桔梗の華 ~途中公開~
「おい、妖気がこっちに向かってくるぞ!」
村は騒がしく妖怪退治屋の一族なだけに
皆、武器を手に構えて戦闘態勢に入る
まだ子供な蘭丸達は
お寺の中で身を隠していた
「怖いよ…」
震える鈴音の手を握る
蘭丸と凛丸は寺の外の様子が
気になりつつも息を潜めた。
外からは妖怪と戦っている村の人達の声が
他の子供はそんな外の声に震え
泣き出す子も出た
「大丈夫、きっと大人達が退治してくれる」
凛丸はみんなを落ち着かせようと
安心する言葉を掛けた
「ほう…童子共がこんなに」
知らない声が寺の中に響く
ビクっとみんなの肩が揺れる
「我がこの様な軟弱な結界入れぬとでも思ったのか…くっ笑わせてくれる」
黒いモヤが蘭丸たちの前に現れ
そこから闇雲の姿が浮かび上がる
「退治屋も大した事ないんだな」
凛丸は腰に刺していた小刀を
闇雲目掛けて突き刺す、
だが案の定闇雲はそれを軽く交わす
「お前!なにか目的だ!」
「ほう、我に向けるその怒りの目は幼きながら珍しい。
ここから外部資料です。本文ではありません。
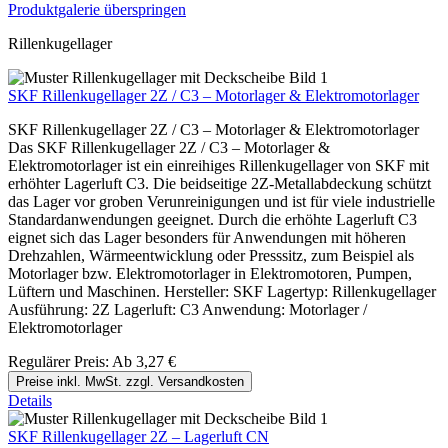
Produktgalerie überspringen
Rillenkugellager
SKF Rillenkugellager 2Z / C3 – Motorlager & Elektromotorlager
SKF Rillenkugellager 2Z / C3 – Motorlager & Elektromotorlager
Das SKF Rillenkugellager 2Z / C3 – Motorlager &
Elektromotorlager ist ein einreihiges Rillenkugellager von SKF mit
erhöhter Lagerluft C3. Die beidseitige 2Z-Metallabdeckung schützt
das Lager vor groben Verunreinigungen und ist für viele industrielle
Standardanwendungen geeignet. Durch die erhöhte Lagerluft C3
eignet sich das Lager besonders für Anwendungen mit höheren
Drehzahlen, Wärmeentwicklung oder Presssitz, zum Beispiel als
Motorlager bzw. Elektromotorlager in Elektromotoren, Pumpen,
Lüftern und Maschinen. Hersteller: SKF Lagertyp: Rillenkugellager
Ausführung: 2Z Lagerluft: C3 Anwendung: Motorlager /
Elektromotorlager
Regulärer Preis:
Ab
3,27 €
Preise inkl. MwSt. zzgl. Versandkosten
Details
SKF Rillenkugellager 2Z – Lagerluft CN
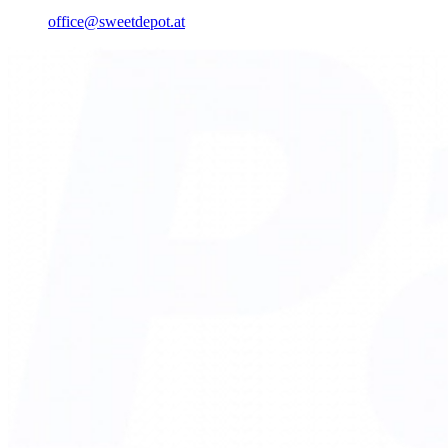
office@sweetdepot.at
」
小刀を向ける凛丸の手は微かに震え
それを見た闇雲は鼻で笑う
「特に理由はないが…そうだな、暇潰しとでも言っておこう」
暇潰し…だと
そんな理由で村に奇襲掛けてくるって…?
きっと戦死した大人もいる…
ニヤケついた闇雲に怒りが湧き上がる
「許せない!」
「!!蘭丸!!」
蘭丸も小刀を闇雲に向けて
凛丸の隣に立つ、
「お前らみたいな妖怪は絶対許さない!」
「……ひ弱な子供に何が出来る」
確かに力もないし俺たちは子供だ
でもこんなとこで殺されてたまるか
蘭丸と凛丸は闇雲を睨みつける
「……ほう、面白い」
ニヤっと笑った闇雲は2人の前から消えた
「きゃーーー!」
鈴音の悲鳴がすると思ったら
鈴音の背後に闇雲が立っていた
「鈴音!!」
「お前!卑怯だぞ!」
恐怖…泣きながら助けを求める鈴音の顔は
蘭丸と凛丸を焦らせる
「お前達のその目…気に入ったぞ、お前達の大切なものが失われた時その目は強い憎しみへ変わる。我はその憎しみの目が見たい」
そこからはあまりにも残酷で
目の前にいた鈴音は血塗れで…
闇雲は黒いモヤと一緒に消えた…
復讐を誓い
俺らは力をつけた…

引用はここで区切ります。